City fathers produced many fine history books about the earliest days of Oklahoma City, and by and large, they portray a community led by brave, pioneering souls.
The books tell the required history of groups feuding to control early development and leadership of a town that arose overnight in 1889, recounting the early ambitions, struggles and accomplishments of those who shaped the city over its first quarter-century.
For some reason, the city's finest historians never sought to share stories about the prostitutes brought into town to entertain the visiting cattlemen's convention. Books never detailed the houses of ill repute that flourished where the Cox Convention Center is now located. Oklahoma City was a God-fearing Prohibition town where liquor flowed and gamblers openly consorted with women of the night with little fear of the law.
Nope. Those stories couldn't be told openly. But they were shared among the old-timers in smoke-filled rooms. Such tales might have been lost forever, if not for Albert McRill, who published them as a series of “Inside Oklahoma City” columns in a community newspaper more than 60 years ago.
The stories are uncensored accounts that name names, places and guilty parties. They paint a rich picture of a town torn between the ideal of a modern, orderly American city and the decadence of an old West Deadwood.

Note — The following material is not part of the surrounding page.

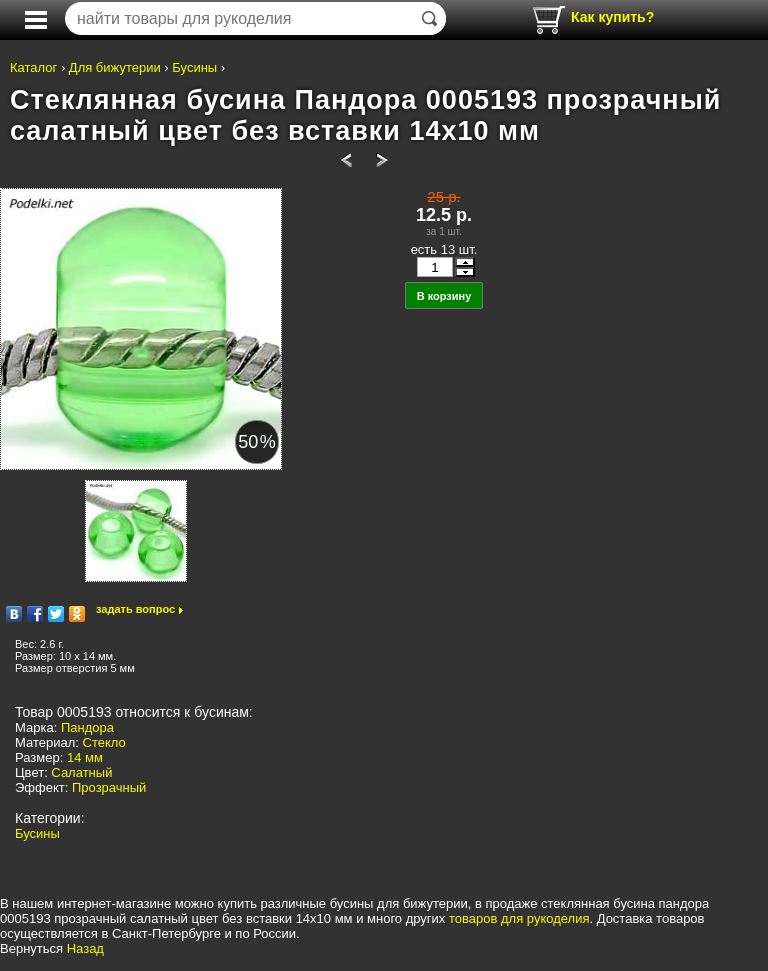  Describe the element at coordinates (33, 67) in the screenshot. I see `Каталог` at that location.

With ample anecdotes of political intrigue, booze, gambling and whoring mixed with civic and religious zealotry, McRill's stories would make a great HBO series.

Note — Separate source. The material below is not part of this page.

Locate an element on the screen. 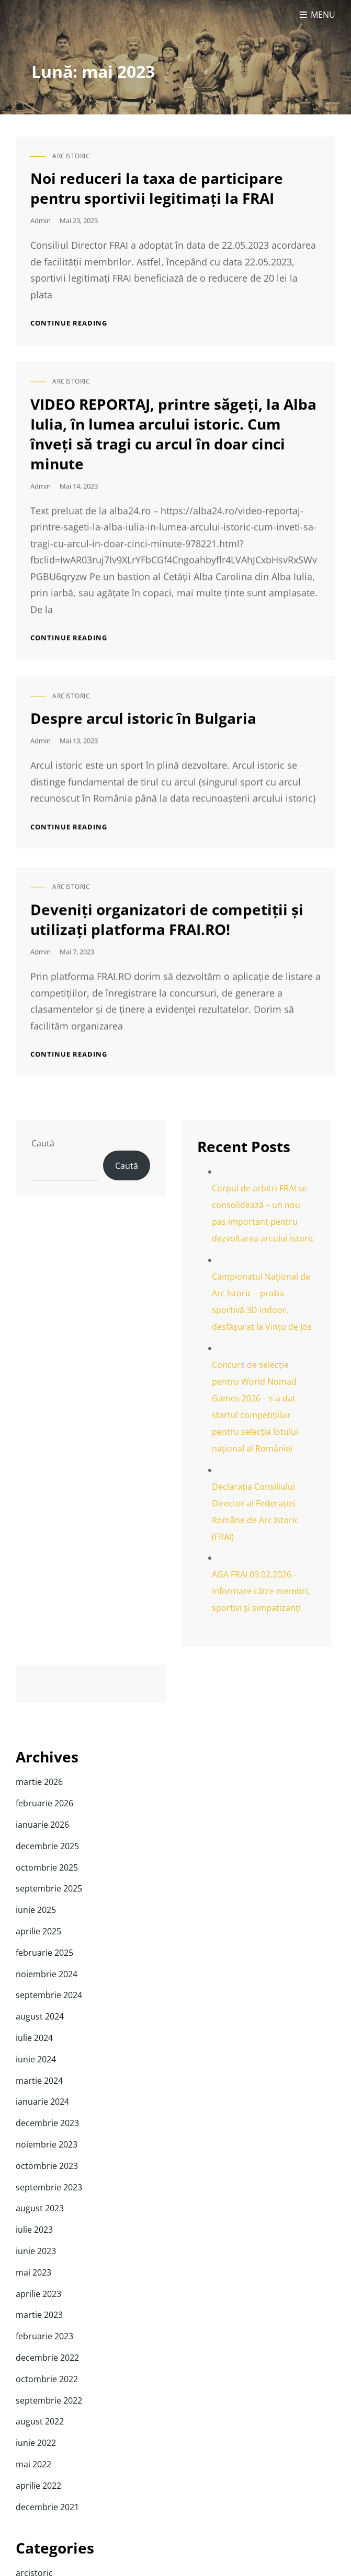  aprilie 2025 is located at coordinates (38, 1931).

McRill's columns unveiled a history that definitely did not have the chamber of commerce seal of approval. In 1955, the columns were stitched together with illustrations and photos for the book “And Satan Came Also …”
McRill, a former city manager, died shortly after the book's release. By the time I first learned about the book a decade ago, the few available copies at used bookstores and online were selling for hundreds of dollars.